A quarter of the playing surface was still under water yesterday, four days after the disaster struck.

“Basically, we are out of commission,” chairman Finbarr Flood declared yesterday. “I think you are looking at damages and a claim of 750,000 to 1m.”

Club officials met the Football Association of Ireland to consider the options for one of the country’s oldest clubs. Two big lorries are continuing to pump out sludge from the premises.

Chief official Ollie Byrne said: “There’s no chance of being able to play at Tolka Park for at least three to four weeks - and if we are able to play then, it may be that we might have to play on Sunday afternoons.”

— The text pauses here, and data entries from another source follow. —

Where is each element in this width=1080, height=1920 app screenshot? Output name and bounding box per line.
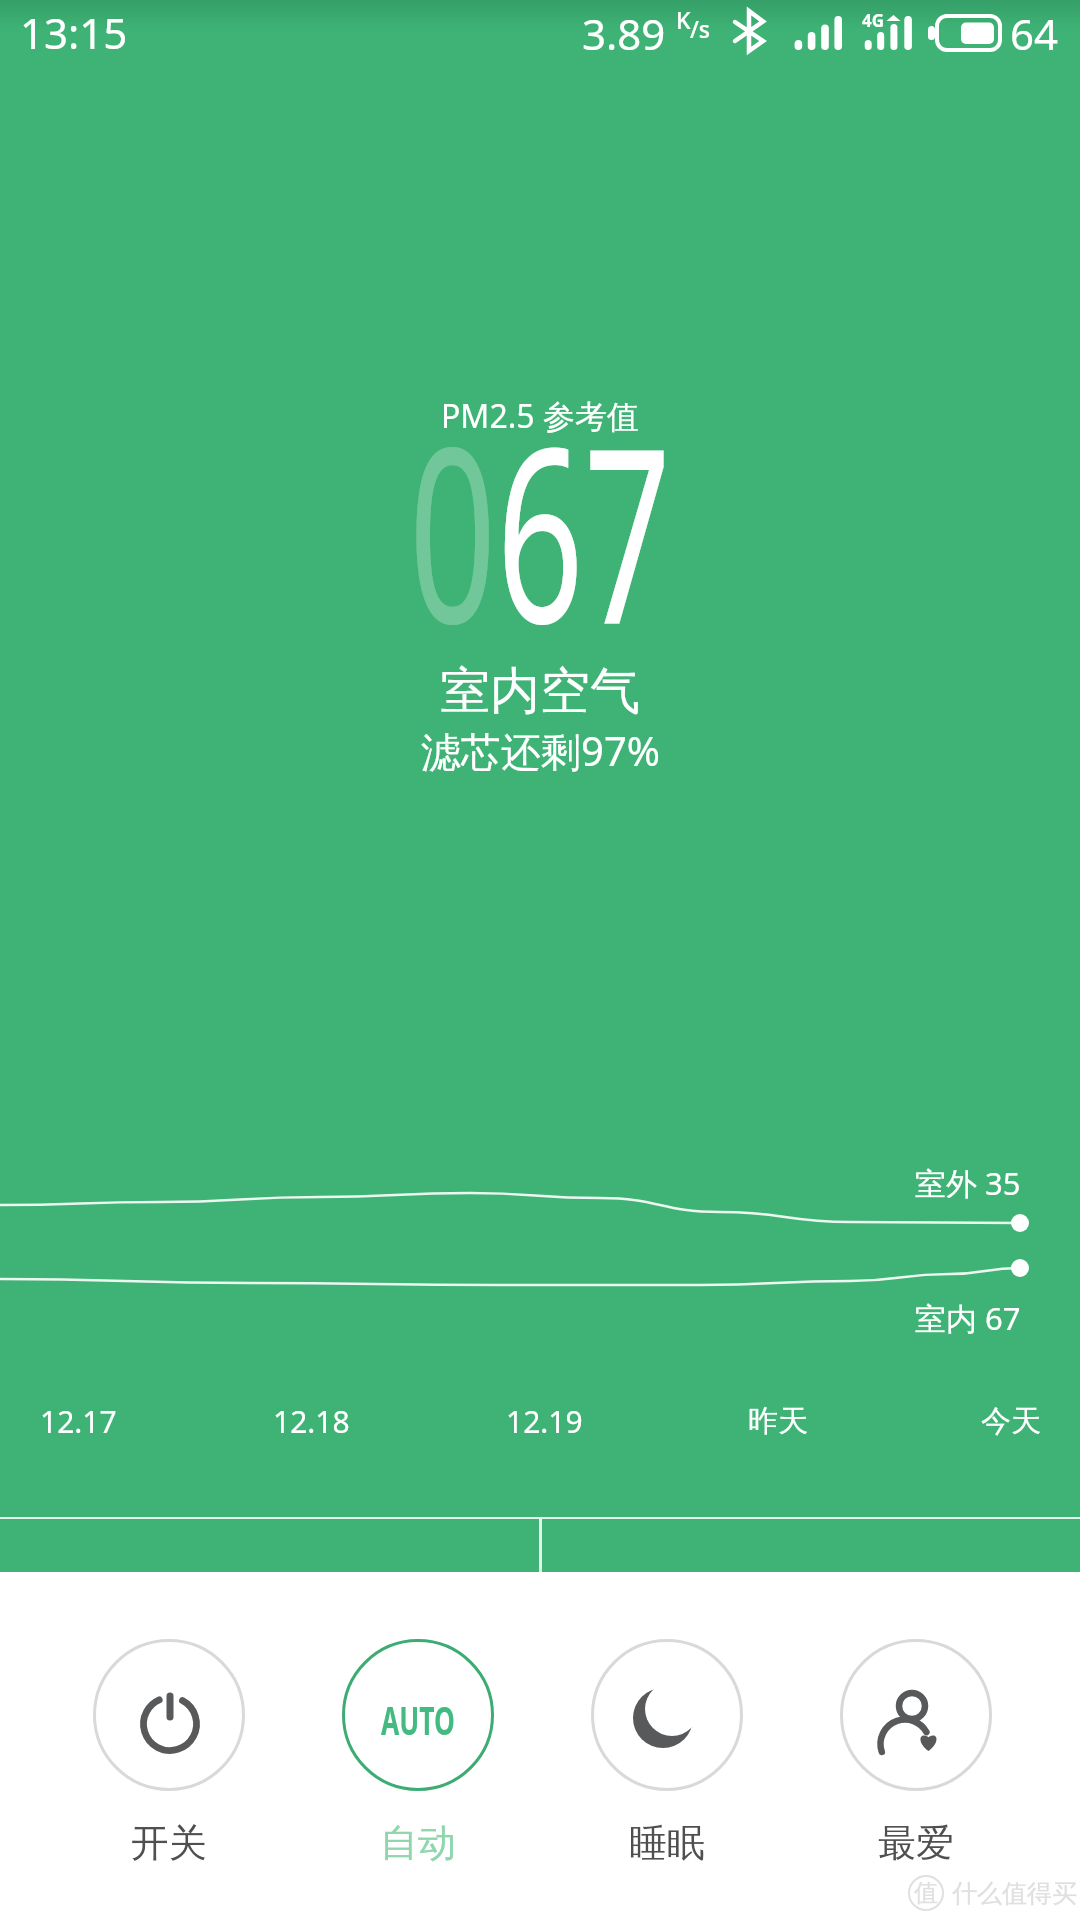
staticText: 12.17 bbox=[40, 1401, 117, 1442]
staticText: AUTO bbox=[381, 1692, 455, 1746]
staticText: 64 bbox=[1010, 5, 1059, 62]
staticText: 67 bbox=[496, 364, 671, 694]
staticText: 自动 bbox=[380, 1819, 456, 1867]
staticText: K bbox=[676, 4, 691, 35]
button[interactable]: 开关 bbox=[93, 1639, 245, 1867]
button[interactable]: AUTO bbox=[342, 1639, 494, 1867]
staticText: 0 bbox=[409, 364, 497, 694]
staticText: 4G bbox=[862, 9, 885, 32]
staticText: 最爱 bbox=[878, 1819, 954, 1867]
staticText: /s bbox=[690, 13, 711, 44]
staticText: 开关 bbox=[131, 1819, 207, 1867]
staticText: 3.89 bbox=[582, 5, 666, 62]
staticText: 值 bbox=[914, 1878, 938, 1908]
button[interactable] bbox=[540, 1517, 1080, 1572]
staticText: 什么值得买 bbox=[952, 1878, 1077, 1909]
staticText: 室内 67 bbox=[915, 1297, 1021, 1339]
staticText: 室外 35 bbox=[915, 1162, 1021, 1204]
staticText: 12.19 bbox=[506, 1401, 583, 1442]
staticText: PM2.5 参考值 bbox=[441, 394, 639, 438]
button[interactable] bbox=[0, 1517, 540, 1572]
staticText: 今天 bbox=[981, 1402, 1041, 1440]
staticText: 室内空气 bbox=[440, 660, 640, 723]
staticText: 昨天 bbox=[748, 1402, 808, 1440]
button[interactable]: 最爱 bbox=[840, 1639, 992, 1867]
staticText: 13:15 bbox=[20, 4, 128, 61]
staticText: 睡眠 bbox=[629, 1819, 705, 1867]
staticText: 12.18 bbox=[273, 1401, 350, 1442]
staticText: 滤芯还剩97% bbox=[421, 723, 660, 778]
button[interactable]: 睡眠 bbox=[591, 1639, 743, 1867]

While generators pumped out sludge from the devastated premises - including the new stand - teams of club supporters joined officials in a major weekend clean up.

“The flood water has been up about eight feet on the ground and in the bars and in the boardroom,” Mr Flood said.

“The floodlighting is gone, needless to say, because the waters got into it. The floorboards have lifted in all the rooms - the bars, the boardroom. The wooden floors just buckled. All the internal furnishings are destroyed.”

Some club memorabilia was also hit by the floods.

“We’re still trying to do an audit on what has been damaged,” said the club chairman.

“Some of the pictures on the walls, of old events and old teams and the like...some of the water came up and just covered them. But they may dry out.”

Mr Flood paid tribute to the club supporters: “They were working in dreadful conditions, freezing cold, trying to do a job on it. It’s a mammoth task. It’s only when you go down to the pitch that you realise what happened.”

Despite the heartbreak at seeing his club grounds devastated, Mr Flood acknowledged the anguish of the people along Richmond Road, across from the pitch. “We’re bad, but you look at the houses opposite who have the same problem - all their destroyed furniture out in their gardens,” he said. “It’s tragic for everybody down around there.”

Shelbourne’s game against Derry City will be re-fixed for a future date. The club hopes to swap next Friday’s match against Bray Wanderers and play it at the Carlisle Grounds.